— Думаю, что там нет ощущения холода, как здесь.

— Тебе холодно? — удивляется Слэйн.

— Немного. Не из-за погоды, а из-за мнения об этом месте. Наверное, нужно привыкнуть жить в нём или родиться в такой семье, как твоя, чтобы подобные места не вызывали желания убежать отсюда, — кривлюсь я.

— Тогда дело совсем не в месте, где ты родился, Энрика. Я тоже постоянно испытываю желание свалить отсюда к чёрту, — улыбается Слэйн. — Я ненавижу это место и этот дом. Хреновые воспоминания.

— Хм, ты про случай в школе?

— Нет, — лицо Слэйна мрачнеет, и он останавливается на середине парадной лестницы. — Я никогда не знал, что такое дом и нормальная семья.
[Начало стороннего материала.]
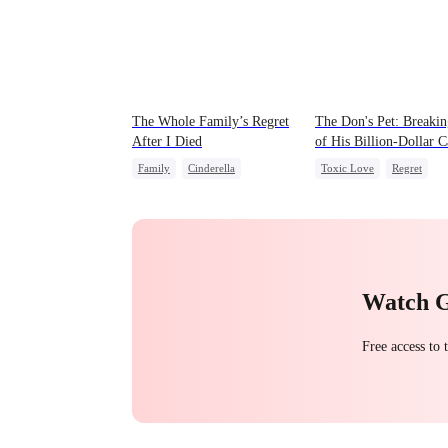
The Whole Family’s Regret
The Don's Pet: Breaki
After I Died
of His Billion-Dollar 
Family
Cinderella
Toxic Love
Regret
Misunderstanding
Regret
Chasing Love
Mafia
Watch 
Free access to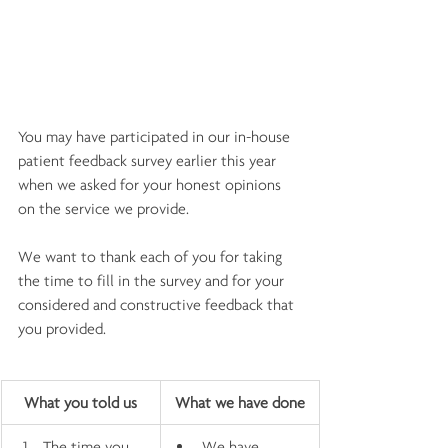
You may have participated in our in-house 
patient feedback survey earlier this year 
when we asked for your honest opinions 
on the service we provide.
We want to thank each of you for taking 
the time to fill in the survey and for your 
considered and constructive feedback that 
you provided.
What you told us
What we have done
The time you 
We have 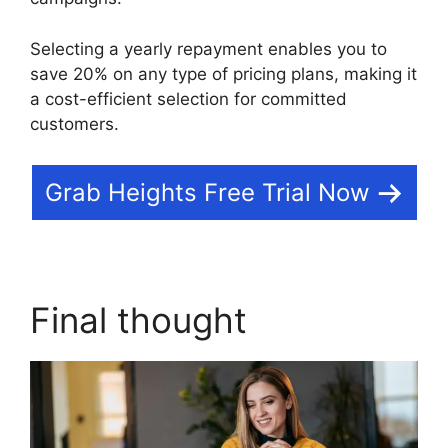
Selecting a yearly repayment enables you to
save 20% on any type of pricing plans, making it
a cost-efficient selection for committed
customers.
Grab Heights Free Trial Now
Final thought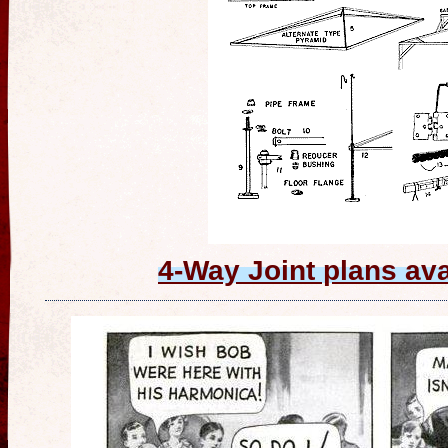
4-Way Joint plans av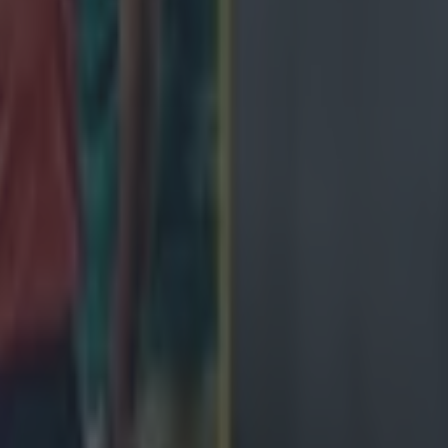
ng defeat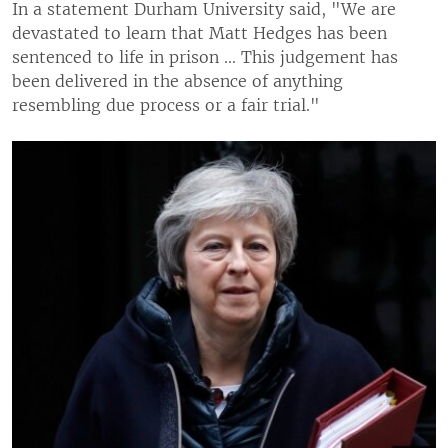
In a statement Durham University said, "We are
devastated to learn that Matt Hedges has been
sentenced to life in prison ... This judgement has
been delivered in the absence of anything
resembling due process or a fair trial."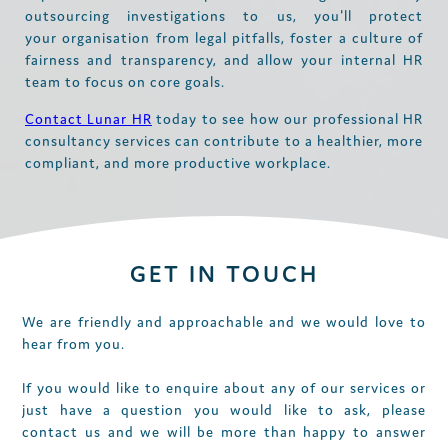
outsourcing investigations to us, you'll protect
your organisation from legal pitfalls, foster a culture of
fairness and transparency, and allow your internal HR
team to focus on core goals.
Contact Lunar HR
today to see how our professional HR
consultancy services can contribute to a healthier, more
compliant, and more productive workplace.
GET IN TOUCH
We are friendly and approachable and we would love to
hear from you.
If you would like to enquire about any of our services or
just have a question you would like to ask, please
contact us and we will be more than happy to answer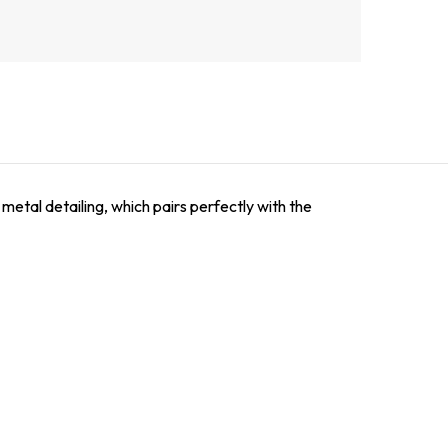
 metal detailing, which pairs perfectly with the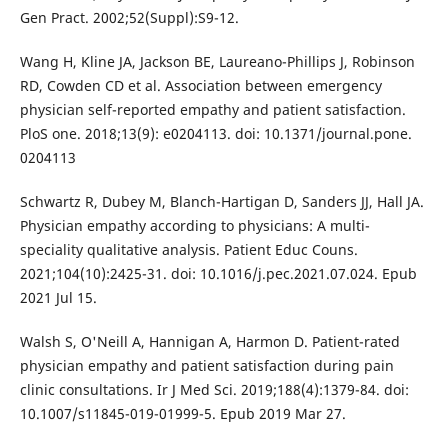
Gen Pract. 2002;52(Suppl):S9-12.
Wang H, Kline JA, Jackson BE, Laureano-Phillips J, Robinson
RD, Cowden CD et al. Association between emergency
physician self-reported empathy and patient satisfaction.
PloS one. 2018;13(9): e0204113. doi: 10.1371/journal.pone.
0204113
Schwartz R, Dubey M, Blanch-Hartigan D, Sanders JJ, Hall JA.
Physician empathy according to physicians: A multi-
speciality qualitative analysis. Patient Educ Couns.
2021;104(10):2425-31. doi: 10.1016/j.pec.2021.07.024. Epub
2021 Jul 15.
Walsh S, O'Neill A, Hannigan A, Harmon D. Patient-rated
physician empathy and patient satisfaction during pain
clinic consultations. Ir J Med Sci. 2019;188(4):1379-84. doi:
10.1007/s11845-019-01999-5. Epub 2019 Mar 27.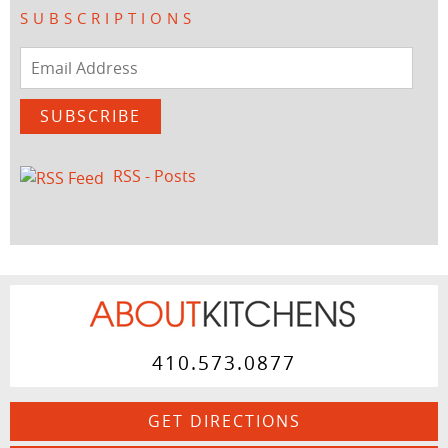
SUBSCRIPTIONS
Email
Address
SUBSCRIBE
RSS - Posts
410.573.0877
GET DIRECTIONS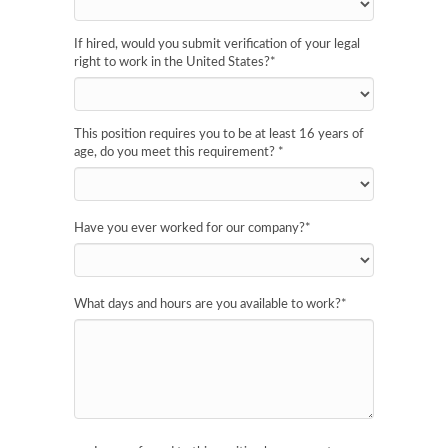
If hired, would you submit verification of your legal
right to work in the United States?
*
This position requires you to be at least 16 years of
age, do you meet this requirement?
*
Have you ever worked for our company?
*
What days and hours are you available to work?
*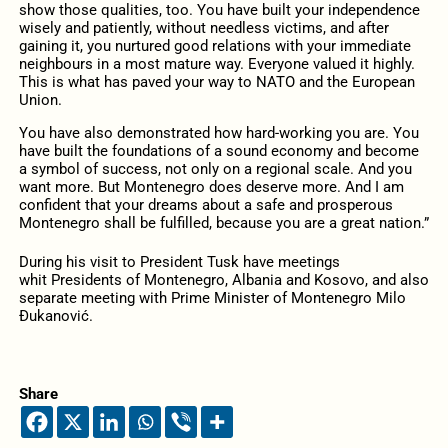
show those qualities, too. You have built your independence
wisely and patiently, without needless victims, and after
gaining it, you nurtured good relations with your immediate
neighbours in a most mature way. Everyone valued it highly.
This is what has paved your way to NATO and the European
Union.
You have also demonstrated how hard-working you are. You
have built the foundations of a sound economy and become
a symbol of success, not only on a regional scale. And you
want more. But Montenegro does deserve more. And I am
confident that your dreams about a safe and prosperous
Montenegro shall be fulfilled, because you are a great nation.”
During his visit to President Tusk have meetings
whit Presidents of Montenegro, Albania and Kosovo, and also
separate meeting with Prime Minister of Montenegro Milo
Đukanović.
Share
Ни разу не слышал о том, что меня здесь любят.

— Как так? А твоя мама не говорила тебе об этом? — ужасаюсь я.

— Нет. Она была слишком занята, чтобы тратить время на глупости. Отец, вообще, не воспринимал меня, как человека, а только как способ удачных инвестиций в будущее. Единственный, кто увидел во мне личность, был мой дед. В этом мы с тобой похожи, Энрика. Я тянулся к деду, и именно он, когда меня сломали и унизили, протянул мне руку помощи. Он показал мне совсем другой мир, учил меня и гордился моими победами не в спорте, а в умственном развитии. Он поощрял моё желание развиваться в науках и технологиях, когда отцу была важна сила.

— Твой отец ублюдок, — злобно шиплю.

— Не могу не согласиться. Это так. Единственный, кого он боялся, это мой дед.

— А что с ним случилось? Он умер из-за старости?

— Нет, его убили.

Охаю и закрываю рот рукой.

— Убийцу нашли?

— Нет. Никаких отпечатков пальцев, никаких зацепок. Мне было двадцать два, когда его убили. Киф несколько лет пытался найти убийцу, но всё было тщетно. Моему деду вырезали сердце.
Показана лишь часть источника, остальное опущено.